FasterWhisperParser#
- class langchain_community.document_loaders.parsers.audio.FasterWhisperParser(*, device: str | None = 'cuda', model_size: str | None = None)[source]#
Transcribe and parse audio files with faster-whisper.
faster-whisper is a reimplementation of OpenAI’s Whisper model using CTranslate2, which is up to 4 times faster than openai/whisper for the same accuracy while using less memory. The efficiency can be further improved with 8-bit quantization on both CPU and GPU.

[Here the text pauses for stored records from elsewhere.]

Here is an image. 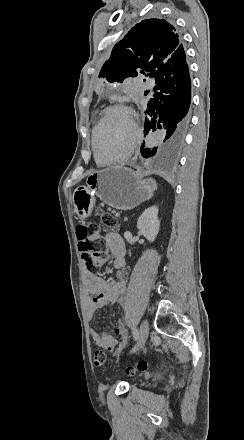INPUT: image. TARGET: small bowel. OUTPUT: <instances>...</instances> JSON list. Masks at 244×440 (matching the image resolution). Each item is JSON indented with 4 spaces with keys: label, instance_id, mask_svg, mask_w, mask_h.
Masks as SVG:
<instances>
[{
    "label": "small bowel",
    "instance_id": "c3829d8e",
    "mask_svg": "<svg viewBox=\"0 0 244 440\" xmlns=\"http://www.w3.org/2000/svg\"><path fill=\"white\" fill-rule=\"evenodd\" d=\"M107 246L112 256V263L117 270L116 278L108 281L89 272L84 273V285L87 295V316L91 319L97 310H102L112 305H124L126 301V271H125V245L122 237L115 231L106 235ZM104 263V260L101 264ZM119 339L113 338L104 331L90 329V337L93 343L117 356L127 348L129 336L122 324L115 328Z\"/></svg>",
    "mask_w": 244,
    "mask_h": 440
}]
</instances>
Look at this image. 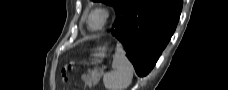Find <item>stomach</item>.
I'll use <instances>...</instances> for the list:
<instances>
[{
    "mask_svg": "<svg viewBox=\"0 0 228 90\" xmlns=\"http://www.w3.org/2000/svg\"><path fill=\"white\" fill-rule=\"evenodd\" d=\"M95 56V60H94V64H98L100 62H102V59L105 56V50L104 49H98L97 52L94 54Z\"/></svg>",
    "mask_w": 228,
    "mask_h": 90,
    "instance_id": "obj_1",
    "label": "stomach"
}]
</instances>
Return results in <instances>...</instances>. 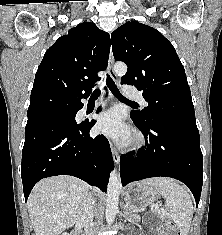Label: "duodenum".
I'll list each match as a JSON object with an SVG mask.
<instances>
[{"label":"duodenum","mask_w":222,"mask_h":235,"mask_svg":"<svg viewBox=\"0 0 222 235\" xmlns=\"http://www.w3.org/2000/svg\"><path fill=\"white\" fill-rule=\"evenodd\" d=\"M72 235H82L81 230L76 229L75 231H73Z\"/></svg>","instance_id":"obj_1"}]
</instances>
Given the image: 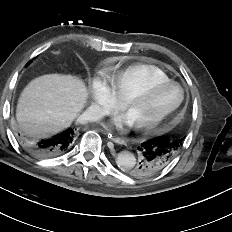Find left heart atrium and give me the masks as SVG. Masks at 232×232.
Returning <instances> with one entry per match:
<instances>
[{
  "instance_id": "left-heart-atrium-1",
  "label": "left heart atrium",
  "mask_w": 232,
  "mask_h": 232,
  "mask_svg": "<svg viewBox=\"0 0 232 232\" xmlns=\"http://www.w3.org/2000/svg\"><path fill=\"white\" fill-rule=\"evenodd\" d=\"M112 124L118 128H121L123 126H133L134 125L133 121L128 113H124V114L116 116L113 119Z\"/></svg>"
}]
</instances>
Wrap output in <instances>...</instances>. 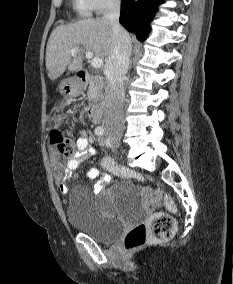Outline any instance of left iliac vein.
Instances as JSON below:
<instances>
[{
  "label": "left iliac vein",
  "mask_w": 233,
  "mask_h": 284,
  "mask_svg": "<svg viewBox=\"0 0 233 284\" xmlns=\"http://www.w3.org/2000/svg\"><path fill=\"white\" fill-rule=\"evenodd\" d=\"M108 142L113 148H117L119 146V141L116 138L108 139Z\"/></svg>",
  "instance_id": "obj_1"
}]
</instances>
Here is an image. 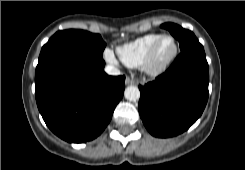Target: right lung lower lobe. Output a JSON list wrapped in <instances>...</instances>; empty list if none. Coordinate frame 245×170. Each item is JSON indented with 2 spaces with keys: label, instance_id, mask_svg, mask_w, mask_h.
Masks as SVG:
<instances>
[{
  "label": "right lung lower lobe",
  "instance_id": "1",
  "mask_svg": "<svg viewBox=\"0 0 245 170\" xmlns=\"http://www.w3.org/2000/svg\"><path fill=\"white\" fill-rule=\"evenodd\" d=\"M103 58L69 54L35 74L38 109L50 130L70 143L98 137L125 89L124 76L104 72Z\"/></svg>",
  "mask_w": 245,
  "mask_h": 170
}]
</instances>
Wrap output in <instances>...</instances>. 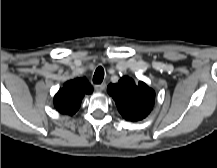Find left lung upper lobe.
Wrapping results in <instances>:
<instances>
[{"mask_svg":"<svg viewBox=\"0 0 217 168\" xmlns=\"http://www.w3.org/2000/svg\"><path fill=\"white\" fill-rule=\"evenodd\" d=\"M107 92L113 97L120 114L128 121L144 119L154 105V90L128 76L116 84L108 85Z\"/></svg>","mask_w":217,"mask_h":168,"instance_id":"1","label":"left lung upper lobe"}]
</instances>
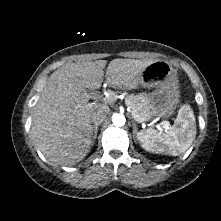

It can automatically detect the following 14 languages and transcribe the text into their respective languages: en, zh, fr, de, ja, ko, ru, es, th, it, pt, vi, ar, tr.
The gitbub repository for faster-whisper is : SYSTRAN/faster-whisper
- Example: Load a YouTube video and transcribe the video speech into a document.
from langchain.document_loaders.generic import GenericLoader from langchain_community.document_loaders.parsers.audio import FasterWhisperParser from langchain.document_loaders.blob_loaders.youtube_audio import YoutubeAudioLoader url="https://www.youtube.com/watch?v=your_video" save_dir="your_dir/" loader = GenericLoader( YoutubeAudioLoader([url],save_dir), FasterWhisperParser() ) docs = loader.load()
Initialize the parser.
- Parameters:
device (str | None) – It can be “cuda” or “cpu” based on the available device.
model_size (str | None) – There are four model sizes to choose from: “base”, “small”, “medium”, and “large-v3”, based on the available GPU memory.
Methods
__init__
(*[, device, model_size])Initialize the parser.
lazy_parse
(blob)Lazily parse the blob.
parse
(blob)Eagerly parse the blob into a document or documents.
- __init__(*, device: str | None = 'cuda', model_size: str | None = None)[source]#
Initialize the parser.
- Parameters:
device (str | None) – It can be “cuda” or “cpu” based on the available device.
model_size (str | None) – There are four model sizes to choose from: “base”, “small”, “medium”, and “large-v3”, based on the available GPU memory.